Si bien se quedó aturdida un momento por la noticia, a Alice le molestó que Fiona pudiera llegar a pensar que podía caer víctima de los discutibles encantos de un playboy. Tenía que conocerla mejor que eso. Una vez advertida, el señor Barker-Whittle no tenía la más mínima posibilidad de que pudiera embaucarla por muy guapo y atractivo que fuera…

–Más vale prevenir que curar, Fiona. Ahora que lo sé, estaré preparada contra cualquier intento de seducirme. Aunque tú deberías saber mejor que nadie que soy inmune a los hombres así.

Alice supo que estaba mintiendo mientras lo decía. Siempre la habían parecido muy atractivos los… sátiros guapos. Salió con uno una vez y lo pagó caro. Aunque no estaba totalmente inmunizada a que esos hombre le parecieran atractivos, esperaba que hubiese aprendido la lección. No obstante, era una pena que su subastador suplente fuese solo. Si Jeremy Barker-Whittle creía que iba a… entretenerlo después de la subasta, estaba muy equivocado.
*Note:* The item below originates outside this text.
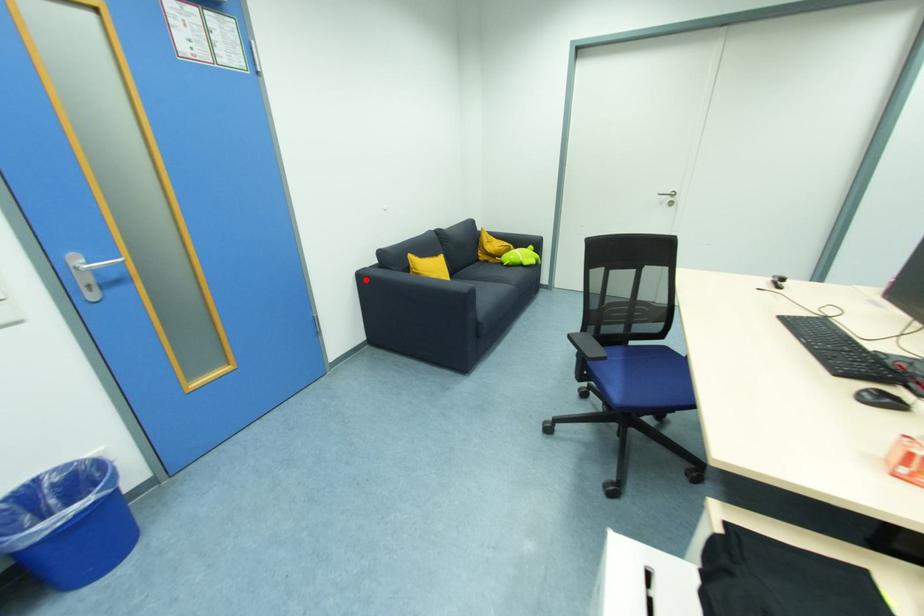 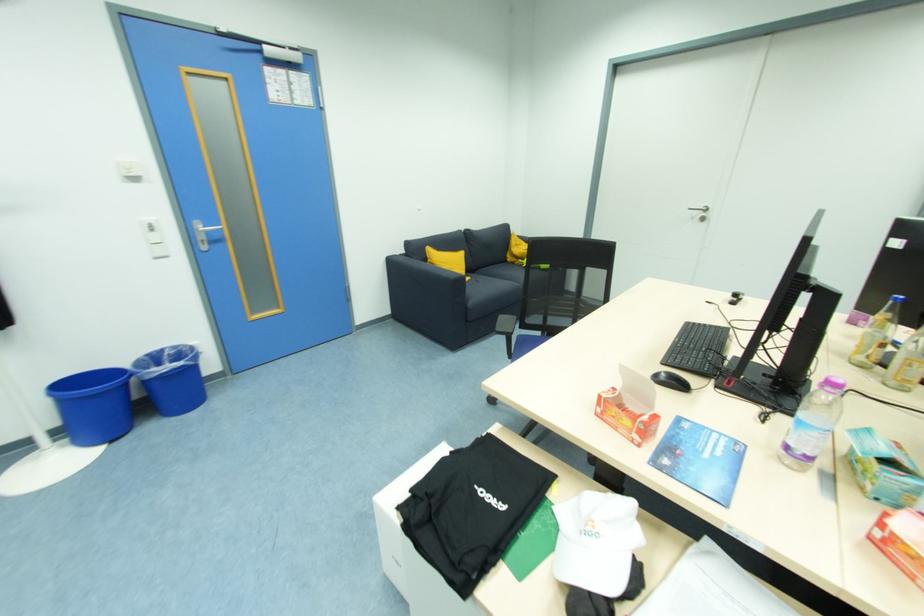 In the second image, find the point that corresponds to the highlighted location in the first image.

(395, 265)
–Sin embargo, no lo entiendo –siguió Fiona–. Jeremy se dedica a la banca, no a los libros.

–Ahora se dedica a los libros –replicó Alice.
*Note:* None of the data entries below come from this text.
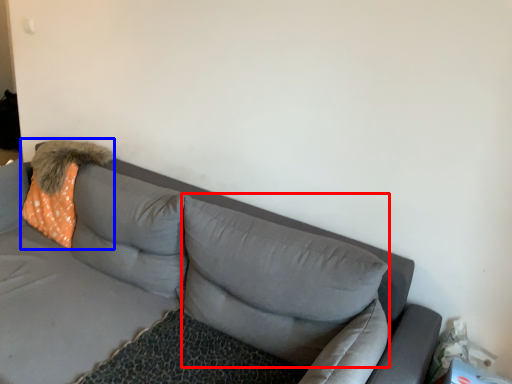 Question: Among these objects, which one is farthest to the camera, pillow (highlighted by a red box) or throw pillow (highlighted by a blue box)?

Choices:
 (A) pillow
 (B) throw pillow

Answer: (B) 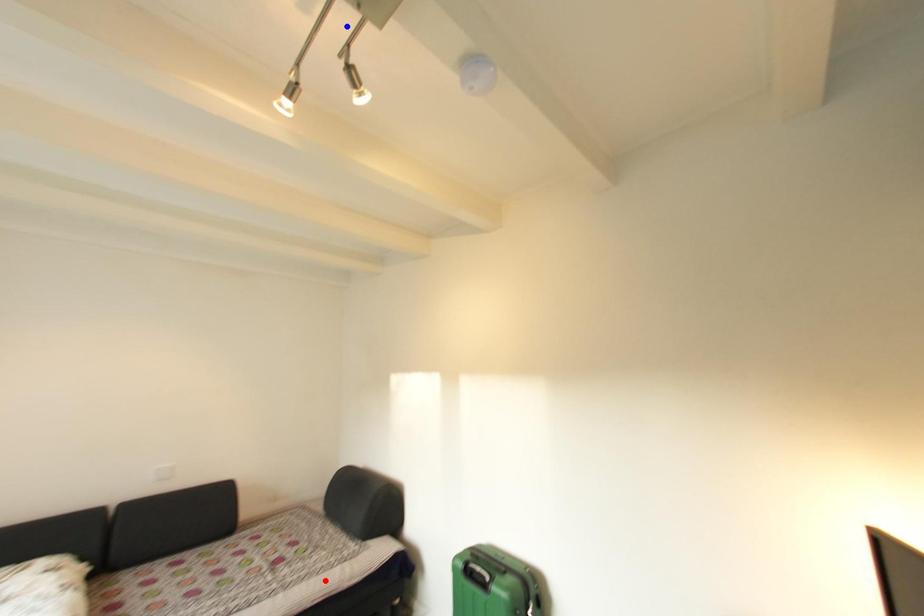 Question: Two points are marked on the image. Which point is closer to the camera?

Choices:
 (A) Blue point is closer.
 (B) Red point is closer.

Answer: (A) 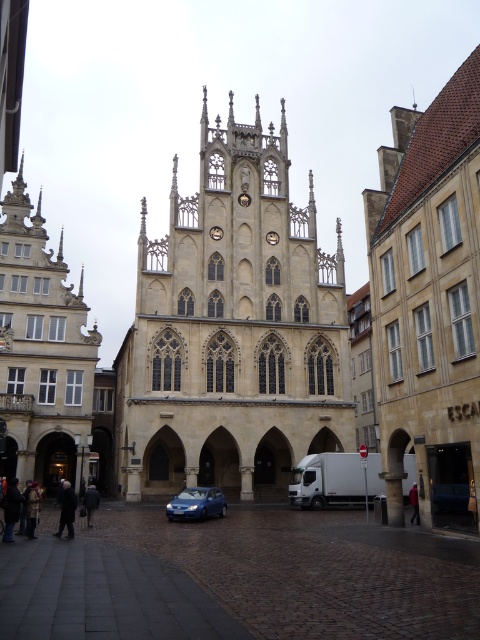 Does point (443, 92) come behind point (34, 506)?

Yes, point (443, 92) is farther from viewer.

Is brown stone church at center positioned behind dark brown leather jacket at lower left?

No.

Does point (380, 163) come closer to viewer compared to point (35, 520)?

No, it is behind (35, 520).

Locate an element on the screen. The width and height of the screenshot is (480, 640). brown stone church at center is located at coordinates (430, 300).

Can you confirm if dark brown leather coat at lower left is bigger than dark brown leather jacket at lower left?

Indeed, dark brown leather coat at lower left has a larger size compared to dark brown leather jacket at lower left.

Is point (10, 490) positioned behind point (35, 524)?

Yes, it is behind point (35, 524).

Locate an element on the screen. dark brown leather coat at lower left is located at coordinates (11, 508).

Which is more to the right, dark brown leather coat at lower left or dark gray coat at lower left?

dark gray coat at lower left is more to the right.

Does dark brown leather coat at lower left lie in front of dark gray coat at lower left?

Yes.

Who is more distant from viewer, (11, 525) or (88, 515)?

The point (88, 515) is behind.

Find the location of a particular element. This screenshot has width=480, height=640. dark brown leather coat at lower left is located at coordinates (11, 508).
–Qué raro… Aunque supongo que puede permitirse dedicarse a lo que quiera. La familia Barker-Whittle está forrada. Lleva toda la vida en la banca comercial.

–Sabes mucho de ellos…

–Sí, bueno, como te he dicho, Melody estuvo obsesionada una temporada con él y se enteró de todo lo que pudo.

–¿Hay algo más que debería saber antes de que lo vea esta noche? –preguntó Alice.

–En realidad, no. Sencillamente, no te creas ni una palabra de lo que diga ese sinvergüenza con pico de oro y ni se te ocurra salir con él.

Alice estuvo a punto de reírse. Como si él fuese a proponérselo.

–Será mi taxi –comentó Alice cuando sonó su teléfono–. Que te lo pases muy bien esta noche, Fiona, y no te preocupes por mí, no va a pasarme nada. Jeremy Barker-Whittle no tiene ninguna posibilidad.

 

 

Jeremy Barker-Whittle ya estaba sentado en un sofá y hablaba por teléfono. Supo que era él aunque había más hombres en el vestíbulo. Sin embargo, ninguno llevaba un esmoquin negro y ninguno encajaba con la imagen que se había hecho del playboy con peor reputación de Londres. Mientras Fiona había estado hablando de él, ella se había imaginado a uno de sus actores favoritos que se había hecho famoso haciendo papeles de chicos malos y ricos. Jeremy Barker-Whittle era casi idéntico. Era muy guapo y la elegancia de su rostro y su ropa no podía ser una imitación. Era evidentemente rico y era uno de esos hombres envidiado por los demás hombres y anhelado por las mujeres.